The Uffizi’s curators and academic staff work with local curators to help select works on loan. “You need to present a historically interesting and accurate narrative,” Schmidt said. “We don’t put the town’s name in the database and say the table is there, so let’s bring it there.”

Other loans were granted this year. An exhibition in PortoferraioOn the island of Elba and the towns of Prato, Pescia, Montespertoli and Anghiari to commemorate the 200th anniversary of Napoleon’s death.
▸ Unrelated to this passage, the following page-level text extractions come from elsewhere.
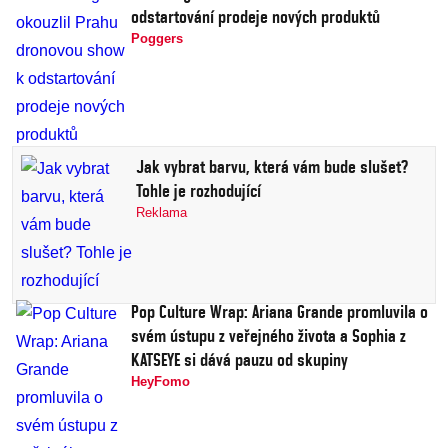
odstartování prodeje nových produktů
Poggers
Jak vybrat barvu, která vám bude slušet?
Tohle je rozhodující
Reklama
Pop Culture Wrap: Ariana Grande promluvila o
svém ústupu z veřejného života a Sophia z
KATSEYE si dává pauzu od skupiny
HeyFomo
When Schmidt announced the project last year, he said he had received “tons of letters and phone calls” from local officials and managers of smaller museums. A study group from the Uffizi began touring the towns “to see what we could do and if places were available”.

So far, about 60 towns have asked to participate, and about two dozen projects are on the way for 2022 and 2023. “Every year,” Schmidt said, “the idea is to make it a little bigger.”

Loans will take different forms: some will be part of temporary exhibitions, others will be of longer duration. Longer edits would be preferable when “artworks can return to their original location,” Schmidt says.

The Tuscan regional government is working on a law that will help fund major projects under the Uffizi Diffusi umbrella, such as the restoration of Villa Ambrogiana in Montelupo Fiorentino, near Florence. As part of this initiative, some of the hundreds of paintings in the villa that are in the Uffizi’s warehouse are arranged to be sent back there.

“This year, we used the most tested and traditional methods because it was very, very important to me to get started right away,” Schmidt said.

But now, the sky is the limit. This month, Schmidt gave Elon Musk and his family a private tour of the Uffizi and told SpaceX founder Musk that he would happily consider a Uffizi Diffusi project if a space station was opened on Mars.

“Looking long-term, I think works of art will travel to other planets,” Schmidt said. “I think that if the human species is to settle on another planet, art will be a very important part of that and the artworks have to be there.”